Yousef noted that “as a person of colour, as a Muslim… you’ll find no defence of Donald Trump from me,” but that to have a system which could be influenced by “how disliked [a person] is by a particular government is not one that a society which respects and seeks to uphold the rule of law should aspire to.”

In the immediate aftermath of the vote, Labour Party MP Alex Rowley took to Twitter to denounce the Scottish National Party (SNP) and the Conservatives, who make up the overwhelming majority in the Scottish parliament, for “teaming up and voting together to stop progressive action from taking place.”

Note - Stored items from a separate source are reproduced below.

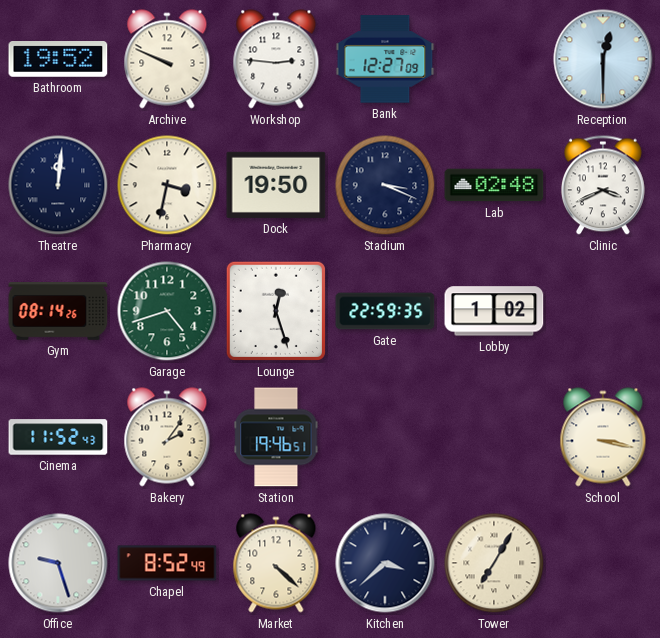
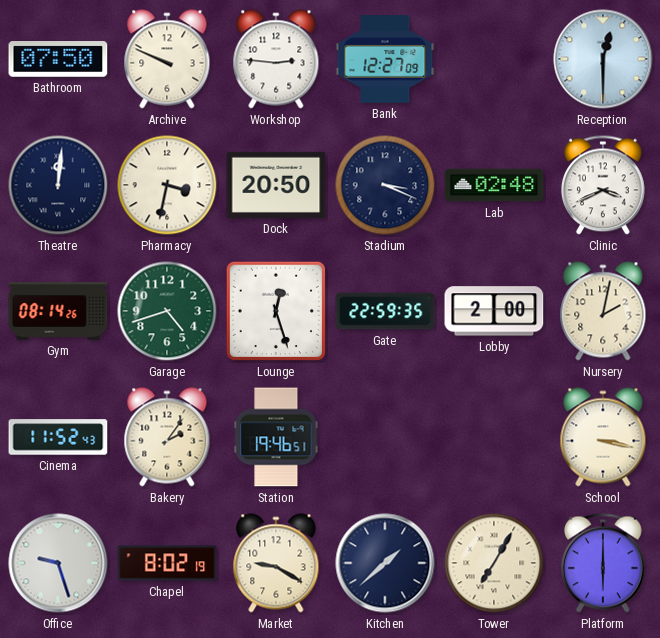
Bathroom: 19:52 -> 07:50
Dock: 19:50 -> 20:50
Lobby: 1:02 -> 2:00
Nursery: none -> 2:02
Chapel: 8:52 -> 8:02
Market: 4:22 -> 9:20
Kitchen: 3:38 -> 1:38
Platform: none -> 6:00
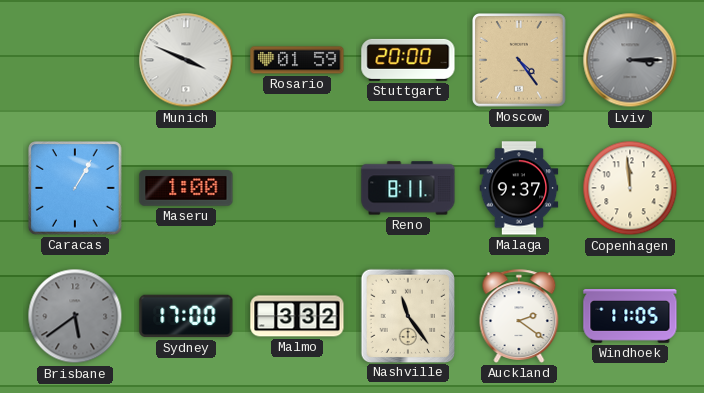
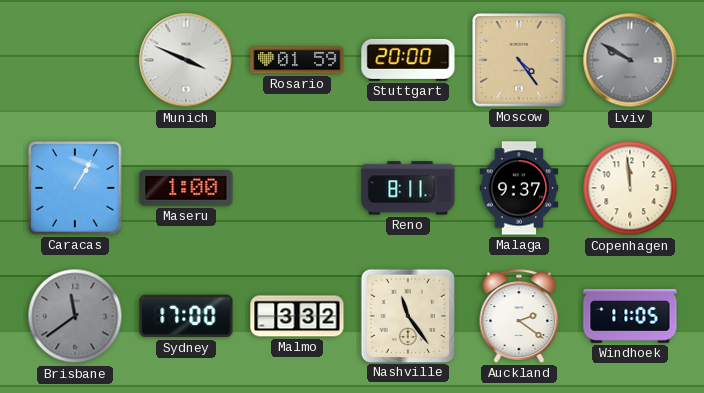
Lviv: 3:15 -> 9:50
Brisbane: 5:39 -> 11:39
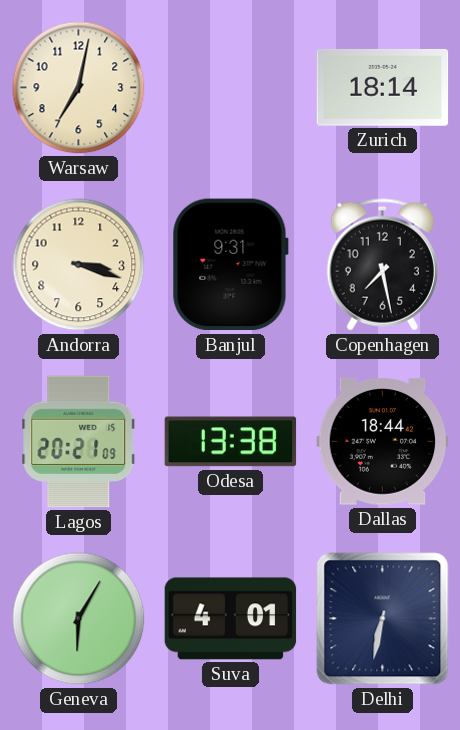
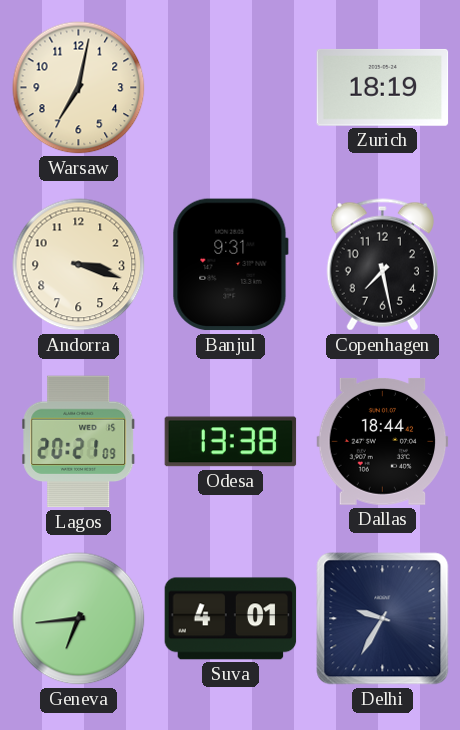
Zurich: 18:14 -> 18:19
Geneva: 6:05 -> 6:44
Delhi: 6:32 -> 9:35
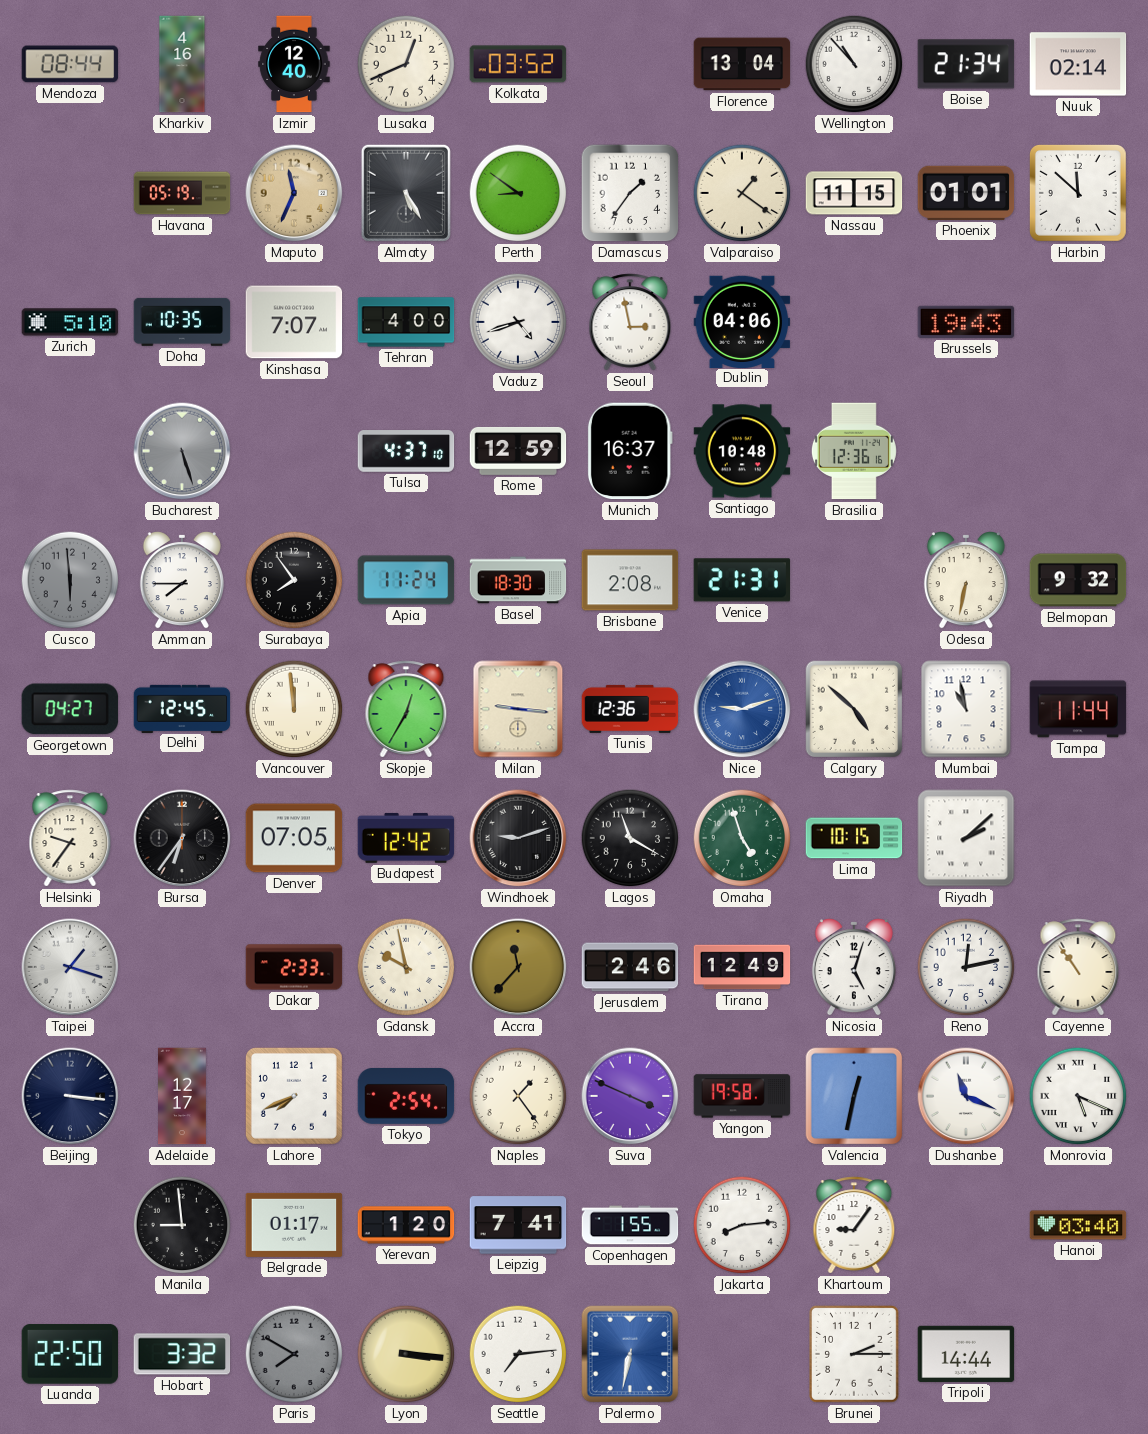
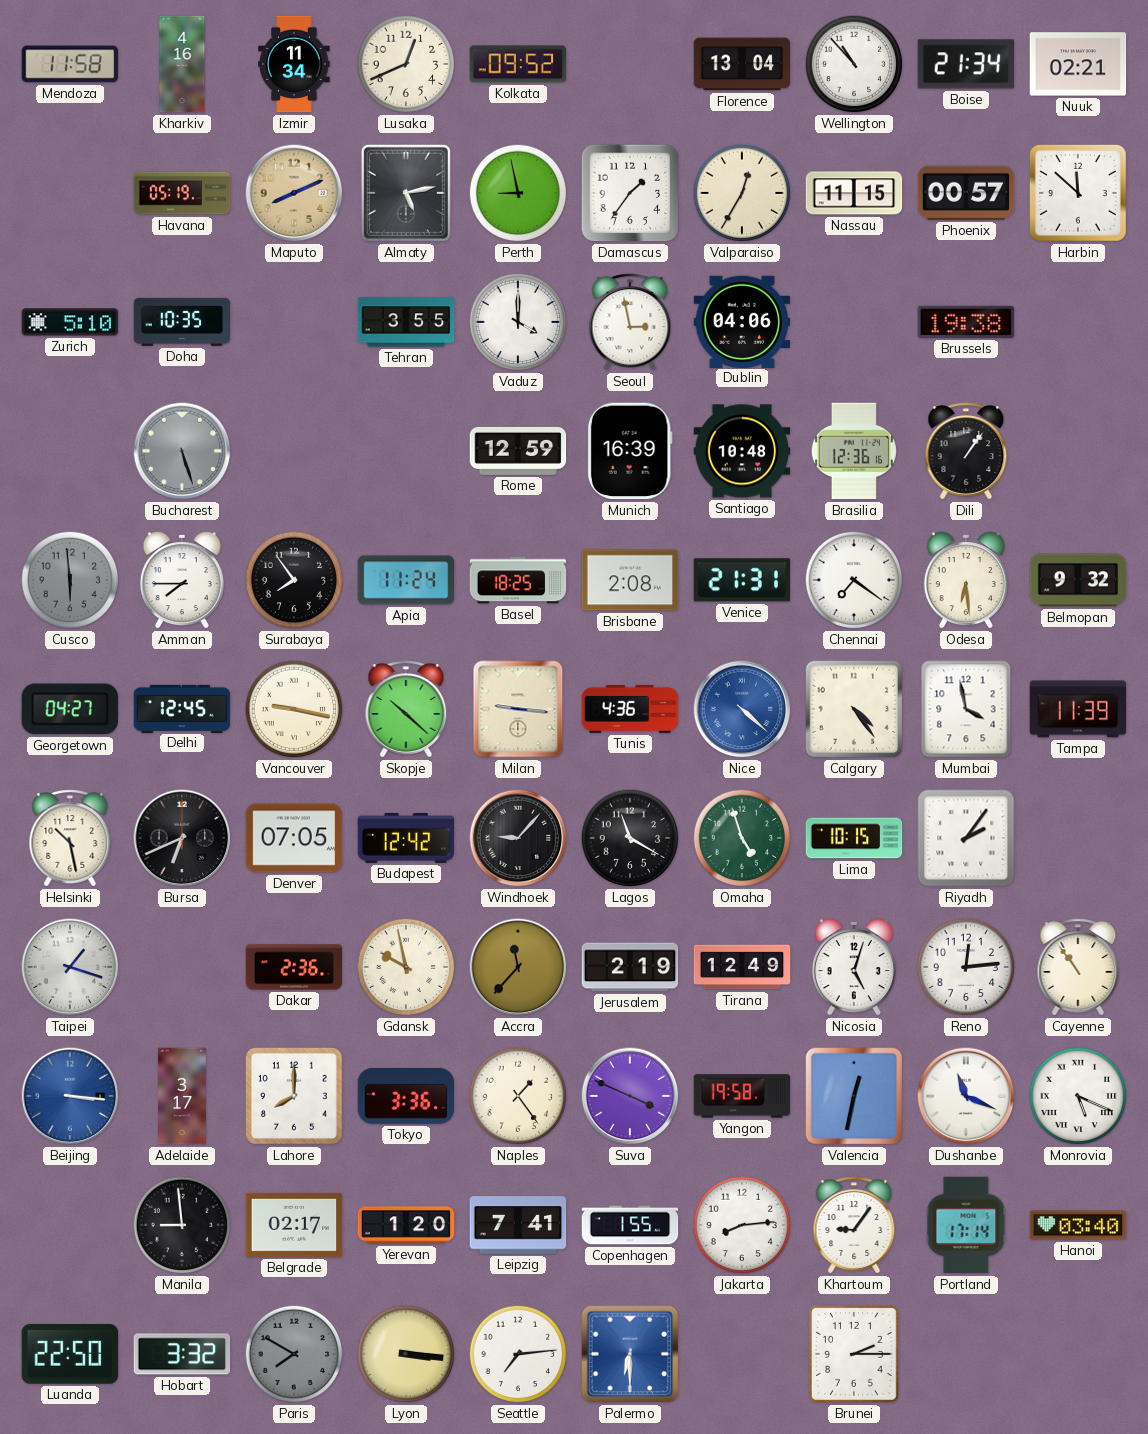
Mendoza: 08:44 -> 11:58
Izmir: 12:40 -> 11:34
Kolkata: 03:52 -> 09:52
Nuuk: 02:14 -> 02:21
Maputo: 11:34 -> 8:11
Almaty: 5:25 -> 5:13
Perth: 8:51 -> 8:58
Valparaiso: 1:21 -> 12:35
Phoenix: 01:01 -> 00:57
Kinshasa: 7:07 -> none
Tehran: 4:00 -> 3:55
Vaduz: 4:42 -> 4:00
Brussels: 19:43 -> 19:38
Tulsa: 4:37 -> none
Munich: 16:37 -> 16:39
Dili: none -> 1:06
Basel: 18:30 -> 18:25
Chennai: none -> 7:21
Odesa: 6:32 -> 6:29
Vancouver: 11:59 -> 9:17
Skopje: 12:35 -> 10:22
Tunis: 12:36 -> 4:36
Nice: 9:12 -> 4:22
Calgary: 4:52 -> 4:24
Mumbai: 10:58 -> 3:58
Tampa: 11:44 -> 11:39
Helsinki: 9:36 -> 10:28
Bursa: 6:36 -> 6:41
Windhoek: 9:12 -> 9:07
Riyadh: 2:08 -> 2:06
Dakar: 2:33 -> 2:36
Jerusalem: 2:46 -> 2:19
Reno: 12:13 -> 12:14
Beijing dial: navy -> blue
Adelaide: 12:17 -> 3:17
Lahore: 7:41 -> 8:00
Tokyo: 2:54 -> 3:36
Belgrade: 01:17 -> 02:17
Portland: none -> 17:14
Palermo: 6:32 -> 6:30
Tripoli: 14:44 -> none
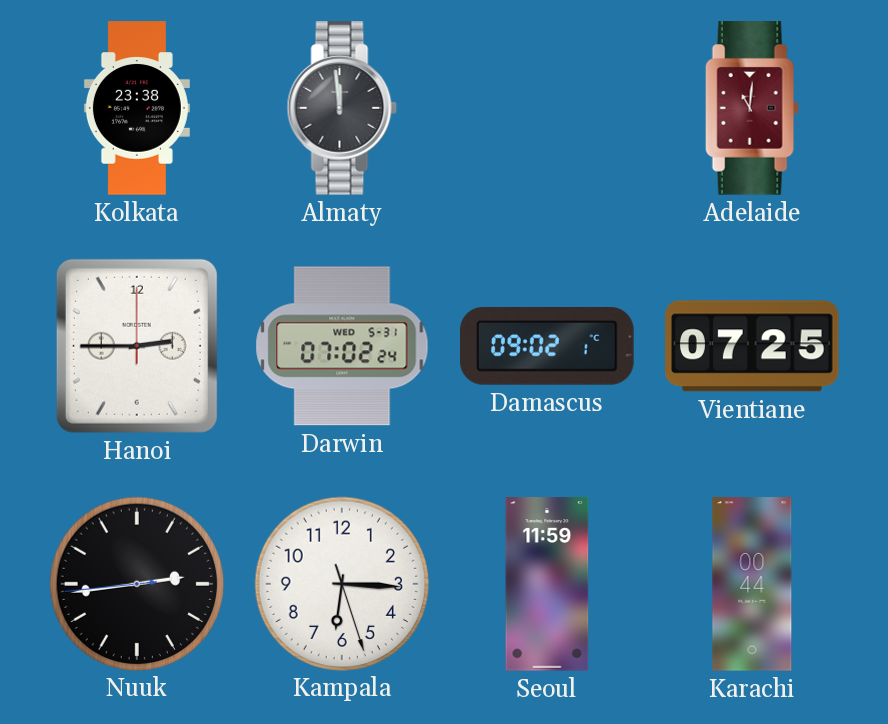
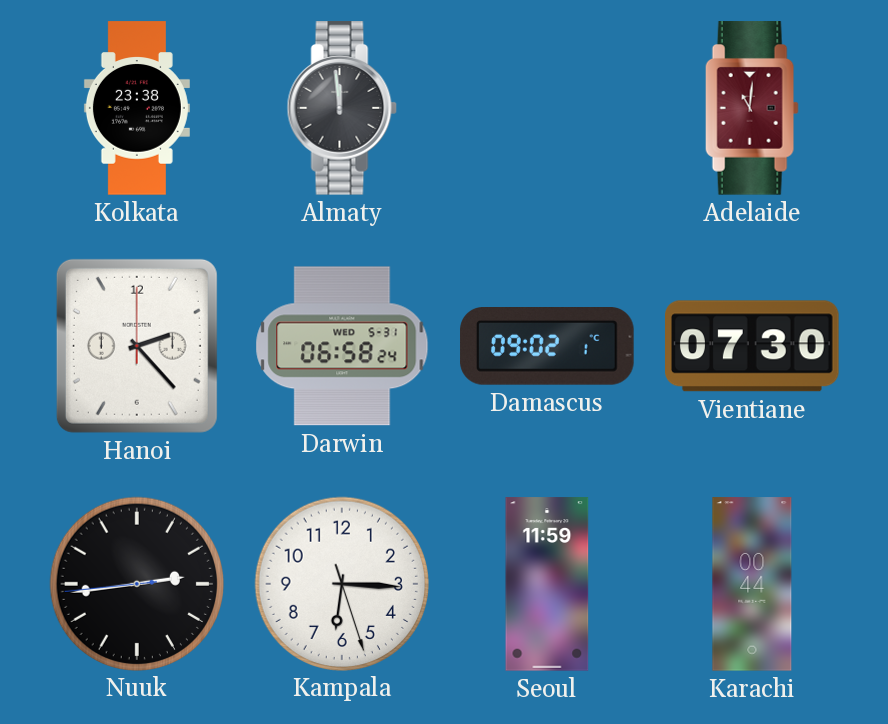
Hanoi: 2:45 -> 2:23
Darwin: 07:02 -> 06:58
Vientiane: 07:25 -> 07:30
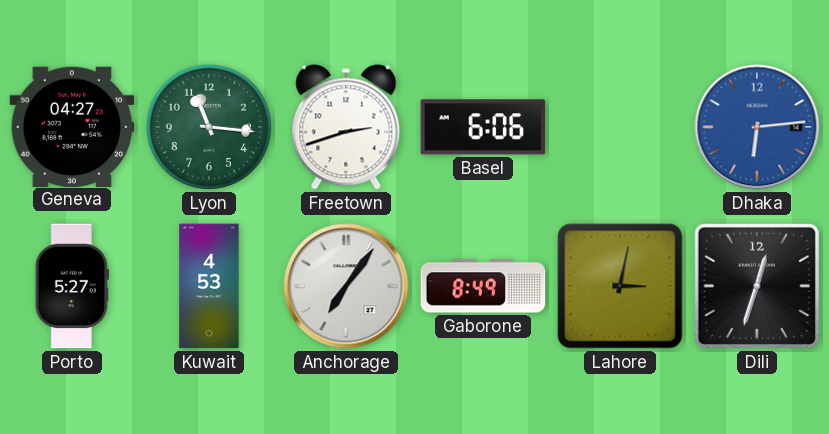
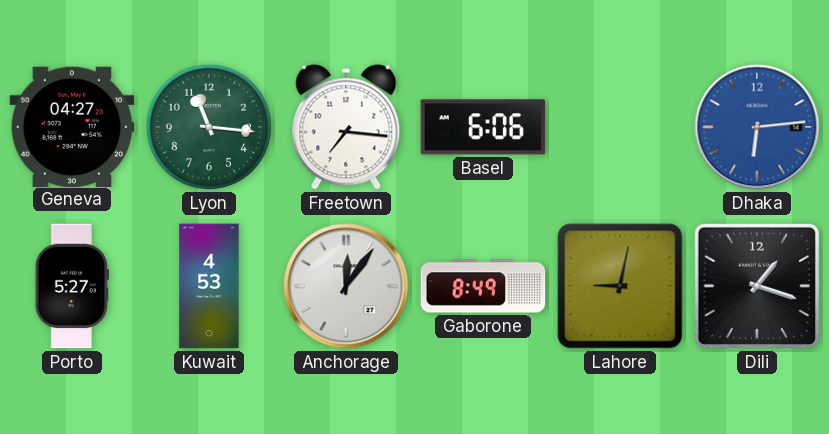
Freetown: 2:42 -> 7:16
Anchorage: 7:06 -> 12:06
Lahore: 3:02 -> 9:02
Dili: 12:33 -> 1:18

During proceedings, he accused the SNP of “hiding behind the law,” having “courted” Trump in the past, in order to avoid scrutiny of the former president’s relationship with the United Kingdom.

The ex-president’s son Eric Trump reportedly lashed out at the proposed motion late on Tuesday, describing Patrick Harvie as a “national embarrassment” whose “pathetic antics… only serve himself and his political agenda.”

“If Harvie and the rest of the Scottish Government continue to treat overseas investors like this, it will deter future investors from conducting business in Scotland, further crushing their economy, tourism and hospitality industries,” he was further quoted as saying.

After leaving office on January 20, Trump is now facing impeachment proceedings and a raft of possible further prosecutorial actions in the United States relating to his financial activities and allegations of sexual misconduct.

Against the backdrop of a forthcoming trial in the U.S. Senate for his alleged role in inciting the mob that stormed the Capitol building in Washington D.C. on January 6, authorities are understood to be investigating possible insurance, real-estate and bank fraud at the Trump Organization, as well as allegations the former leader unduly profited from his time in office.

Trump is also subject to an ongoing probe in New York concerning alleged hush-money payments to reported former lovers.

Since 2016, he has fended off allegations of rape and sexual assault from multiple women, and is at present facing a civil case reportedly launched by his niece Mary Trump, in which she claims that he and two of his siblings previously muscled her out of her inheritance and interests in the family business.